Le dossier pourrait rejoindre dans un
placard celui des emplois fictifs du
MoDem. Le Canard enchaîné sans être
démenti nous a informé qu’effectivement,
sur demande d’Emmanuel Macron le parquet
de Paris n’a procédé à aucune
investigation. On peut craindre que le
rapport du Sénat subisse le même sort.
Le procureur pourrait aussi, dans
l’intérêt de l’institution judiciaire
redorant ainsi un peu son blason terni,
demander immédiatement l’ouverture d’une
« information judiciaire » confiée à un
juge d’instruction lui-même magistrat du
siège et donc en théorie indépendant.
Allez savoir pourquoi, j’ai quelques
doutes sur l’utilisation de cette
faculté. Mais je serai le premier à la
saluer.
Je crois aussi qu’à
ce stade il est important de fournir une
petite précision concernant
l’incarcération des duettistes du 1er
mai, et de beaucoup d’autres choses.
Alexandre Benalla et Vincent Crase,
avaient été mis en examen et leur avait
été imposé un contrôle judiciaire qui
leur interdisait de se rencontrer pour
éviter le risque de concertation entre
deux personnes contre lesquelles
existaient des indices graves et
concordants d’avoir commis une jolie
brochette d’infractions graves. La
violation d’une telle interdiction est
d’extrêmement grave.
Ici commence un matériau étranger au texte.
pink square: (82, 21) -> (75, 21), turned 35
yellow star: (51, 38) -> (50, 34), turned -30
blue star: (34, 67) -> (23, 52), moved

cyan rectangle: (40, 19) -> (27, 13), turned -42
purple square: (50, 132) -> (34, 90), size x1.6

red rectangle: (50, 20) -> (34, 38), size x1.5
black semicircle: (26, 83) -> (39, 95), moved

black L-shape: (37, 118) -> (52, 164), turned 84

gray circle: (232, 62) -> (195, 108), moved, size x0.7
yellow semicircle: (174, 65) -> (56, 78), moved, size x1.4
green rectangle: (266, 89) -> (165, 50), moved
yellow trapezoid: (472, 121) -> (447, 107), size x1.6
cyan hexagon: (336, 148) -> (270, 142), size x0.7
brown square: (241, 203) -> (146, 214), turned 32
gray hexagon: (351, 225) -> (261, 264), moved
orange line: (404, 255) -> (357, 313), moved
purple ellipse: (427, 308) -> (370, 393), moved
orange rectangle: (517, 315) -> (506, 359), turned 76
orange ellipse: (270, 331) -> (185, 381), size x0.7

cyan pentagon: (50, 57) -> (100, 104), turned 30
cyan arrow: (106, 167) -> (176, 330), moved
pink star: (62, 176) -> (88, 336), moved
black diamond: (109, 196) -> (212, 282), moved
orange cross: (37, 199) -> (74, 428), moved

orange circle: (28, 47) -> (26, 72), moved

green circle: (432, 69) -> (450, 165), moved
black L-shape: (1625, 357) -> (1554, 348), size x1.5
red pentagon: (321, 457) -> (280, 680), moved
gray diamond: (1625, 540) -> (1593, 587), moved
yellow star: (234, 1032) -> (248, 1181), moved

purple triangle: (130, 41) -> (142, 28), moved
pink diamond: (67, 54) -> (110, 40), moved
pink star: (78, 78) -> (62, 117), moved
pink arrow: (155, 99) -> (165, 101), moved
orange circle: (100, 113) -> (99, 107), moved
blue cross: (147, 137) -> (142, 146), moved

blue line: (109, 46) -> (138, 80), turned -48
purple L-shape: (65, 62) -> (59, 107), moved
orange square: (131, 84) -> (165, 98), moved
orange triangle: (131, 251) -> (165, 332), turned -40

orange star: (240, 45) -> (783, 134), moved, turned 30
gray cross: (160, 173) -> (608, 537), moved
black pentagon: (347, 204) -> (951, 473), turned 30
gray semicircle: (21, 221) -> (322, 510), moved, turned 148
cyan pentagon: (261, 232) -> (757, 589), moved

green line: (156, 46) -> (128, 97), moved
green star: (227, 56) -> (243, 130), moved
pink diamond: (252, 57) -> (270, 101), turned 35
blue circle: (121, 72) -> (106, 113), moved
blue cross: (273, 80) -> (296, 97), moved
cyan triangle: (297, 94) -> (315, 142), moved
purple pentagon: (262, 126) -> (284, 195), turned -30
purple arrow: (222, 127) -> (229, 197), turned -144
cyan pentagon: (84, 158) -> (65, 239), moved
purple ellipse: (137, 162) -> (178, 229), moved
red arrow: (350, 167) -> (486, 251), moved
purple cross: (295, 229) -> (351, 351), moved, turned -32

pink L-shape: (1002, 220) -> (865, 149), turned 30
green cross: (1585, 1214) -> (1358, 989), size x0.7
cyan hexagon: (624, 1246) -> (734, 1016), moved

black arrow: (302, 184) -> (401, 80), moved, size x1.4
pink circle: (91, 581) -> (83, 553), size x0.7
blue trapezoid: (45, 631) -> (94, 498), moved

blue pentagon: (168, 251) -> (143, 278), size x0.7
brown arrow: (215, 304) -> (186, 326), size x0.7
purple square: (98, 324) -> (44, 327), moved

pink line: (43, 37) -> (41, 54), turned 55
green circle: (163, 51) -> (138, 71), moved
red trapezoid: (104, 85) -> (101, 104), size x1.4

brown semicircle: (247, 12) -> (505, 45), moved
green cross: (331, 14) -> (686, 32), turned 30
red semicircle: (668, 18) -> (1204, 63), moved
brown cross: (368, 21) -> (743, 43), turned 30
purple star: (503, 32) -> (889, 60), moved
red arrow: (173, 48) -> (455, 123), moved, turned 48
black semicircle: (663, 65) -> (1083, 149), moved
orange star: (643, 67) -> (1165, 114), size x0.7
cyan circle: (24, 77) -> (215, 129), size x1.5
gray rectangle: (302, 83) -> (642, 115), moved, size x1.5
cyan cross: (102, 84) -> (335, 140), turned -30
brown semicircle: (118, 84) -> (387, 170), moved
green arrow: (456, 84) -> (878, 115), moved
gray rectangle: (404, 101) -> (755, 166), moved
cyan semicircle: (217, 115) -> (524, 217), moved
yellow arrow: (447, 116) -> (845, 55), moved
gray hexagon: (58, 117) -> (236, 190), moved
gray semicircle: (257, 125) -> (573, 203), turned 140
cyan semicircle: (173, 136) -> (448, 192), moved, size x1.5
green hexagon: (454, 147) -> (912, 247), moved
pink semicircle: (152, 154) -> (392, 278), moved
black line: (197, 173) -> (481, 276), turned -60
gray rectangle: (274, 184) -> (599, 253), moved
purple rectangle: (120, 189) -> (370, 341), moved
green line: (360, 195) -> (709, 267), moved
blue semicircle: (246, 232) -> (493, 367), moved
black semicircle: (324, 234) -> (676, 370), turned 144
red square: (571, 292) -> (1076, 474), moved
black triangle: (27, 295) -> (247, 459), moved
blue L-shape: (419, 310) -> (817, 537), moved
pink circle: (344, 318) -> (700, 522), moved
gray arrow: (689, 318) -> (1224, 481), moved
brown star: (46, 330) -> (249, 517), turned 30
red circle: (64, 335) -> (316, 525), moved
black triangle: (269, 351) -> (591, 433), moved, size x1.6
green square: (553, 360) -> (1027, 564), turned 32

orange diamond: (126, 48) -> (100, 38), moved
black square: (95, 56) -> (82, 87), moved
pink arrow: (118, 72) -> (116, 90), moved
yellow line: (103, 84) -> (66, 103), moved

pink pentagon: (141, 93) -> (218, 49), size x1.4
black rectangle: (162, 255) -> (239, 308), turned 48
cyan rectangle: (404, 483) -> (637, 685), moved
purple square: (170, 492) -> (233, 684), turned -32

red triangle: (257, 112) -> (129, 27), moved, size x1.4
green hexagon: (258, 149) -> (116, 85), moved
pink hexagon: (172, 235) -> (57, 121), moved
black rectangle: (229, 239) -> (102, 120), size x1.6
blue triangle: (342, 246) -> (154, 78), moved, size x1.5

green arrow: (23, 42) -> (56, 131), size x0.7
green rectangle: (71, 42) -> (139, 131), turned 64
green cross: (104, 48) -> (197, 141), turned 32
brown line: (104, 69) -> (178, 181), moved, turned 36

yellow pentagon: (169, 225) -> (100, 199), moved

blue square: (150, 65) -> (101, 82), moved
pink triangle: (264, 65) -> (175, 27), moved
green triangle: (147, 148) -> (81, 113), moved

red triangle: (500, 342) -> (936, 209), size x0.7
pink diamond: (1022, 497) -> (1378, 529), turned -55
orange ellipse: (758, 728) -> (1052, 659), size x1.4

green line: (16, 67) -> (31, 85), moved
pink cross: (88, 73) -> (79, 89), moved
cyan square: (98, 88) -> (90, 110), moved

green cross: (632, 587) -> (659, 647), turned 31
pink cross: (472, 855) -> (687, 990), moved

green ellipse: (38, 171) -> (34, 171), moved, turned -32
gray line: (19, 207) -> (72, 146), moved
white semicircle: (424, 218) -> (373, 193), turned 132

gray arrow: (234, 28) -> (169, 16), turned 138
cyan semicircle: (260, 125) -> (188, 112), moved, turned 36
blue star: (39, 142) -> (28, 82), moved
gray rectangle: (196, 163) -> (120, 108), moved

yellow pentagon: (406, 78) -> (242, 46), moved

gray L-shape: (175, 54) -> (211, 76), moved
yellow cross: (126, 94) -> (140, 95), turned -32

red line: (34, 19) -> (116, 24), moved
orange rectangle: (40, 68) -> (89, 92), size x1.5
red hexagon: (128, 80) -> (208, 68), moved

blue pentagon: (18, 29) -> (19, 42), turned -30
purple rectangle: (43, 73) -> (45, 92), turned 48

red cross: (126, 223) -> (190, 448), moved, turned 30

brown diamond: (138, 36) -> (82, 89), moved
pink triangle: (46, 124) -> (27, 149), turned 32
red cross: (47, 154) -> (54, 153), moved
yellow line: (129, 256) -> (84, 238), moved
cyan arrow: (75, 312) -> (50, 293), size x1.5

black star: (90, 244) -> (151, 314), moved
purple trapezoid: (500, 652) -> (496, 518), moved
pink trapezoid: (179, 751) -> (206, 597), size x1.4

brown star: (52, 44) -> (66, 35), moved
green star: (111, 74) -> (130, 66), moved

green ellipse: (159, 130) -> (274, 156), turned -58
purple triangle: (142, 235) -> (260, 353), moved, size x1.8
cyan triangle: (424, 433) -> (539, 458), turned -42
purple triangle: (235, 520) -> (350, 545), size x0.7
D’abord c’est la
violation d’un engagement solennel pris
devant les magistrats, ensuite et quasi
mécaniquement cette violation ne peut
qu’être suivie de l’incarcération.
Celle-ci n’est pas une sanction, c’est
une mesure pratique pour justement
empêcher la concertation. On notera
simplement qu’à partir de l’information
donnée par Mediapart de cette rencontre,
il a quand même fallu près de quatre
semaines pour que la mesure soit prise
alors qu’en bonne logique elle aurait dû
l’être dès le lendemain. On notera aussi
que ladite rencontre a eu lieu dans
l’appartement d’une fonctionnaire membre
du cabinet du premier ministre et chargé
de sa sécurité, elle-même compagne d’un
agent rattaché à l’Élysée dont on dit
qu’il est très proche d’Alexandre
Benalla et que c’est lui qui aurait «
exfiltré » le fameux coffre. On a envie
de dire, « n’en jetez plus… ».
Le porte-parole
du gouvernement, Benjamin Griveaux a
déclaré à cette occasion « Je trouve
curieux que les assemblées aient à se
prononcer sur l’organisation du pouvoir
exécutif ». Dans quelle mesure l’affaire
Benalla est-elle en train – ou non – de
révéler les failles françaises de la
séparation des pouvoirs?
Régis de Castelnau
: Ce que l’affaire Benalla révèle des
failles françaises de la séparation des
pouvoirs, c’est essentiellement
l’instrumentalisation de la justice par
l’exécutif à l’occasion de la crise des
Gilets Jaunes. Le président de la
république a choisi non pas le maintien
de l’ordre mais la répression et de ce
point de vue, son message de nouvel an
était clair. L’appareil judiciaire
cravaché par Madame Belloubet a
immédiatement obéi aux ordres quand il
n’a pas été au-devant. La confiance des
Français dans la magistrature déjà pas
bien fameuse, sortira très abîmée par
cette séquence et malheureusement pour
longtemps.
Benjamin Griveaux
appartient à ce type de personnage que
l’on voit graviter dans le système
Macron et dont on se demande comment il
est possible que des gens qui ont en
charge le plus haut niveau de l’État
acceptent de les côtoyer. Christophe
Castaner, Aurore Bergé, Marlène Schiappa,
sont quand même les incarnations d’une
nullité politique assez avilissante,
capables qu’ils sont de proférer les
pires niaiseries avec un aplomb jamais
démenti. Mais le plus grave c’est leur
absence de la moindre culture
républicaine et démocratique.
À Benjamin Griveaux
ministre de la République française, qui
a reconnu n’avoir pas lu le rapport
avant de lâcher son obscénité, on se
contentera de rappeler l’article 24 de
la Constitution de ladite République : «
Le Parlement vote la loi. Il contrôle
l’action du Gouvernement. Il évalue les
politiques publiques. Il comprend
l’Assemblée nationale et le Sénat. »
Ce qu’on peut
trouver vraiment curieux en revanche
c’est qu’un tel personnage ait pu
accéder à un tel poste.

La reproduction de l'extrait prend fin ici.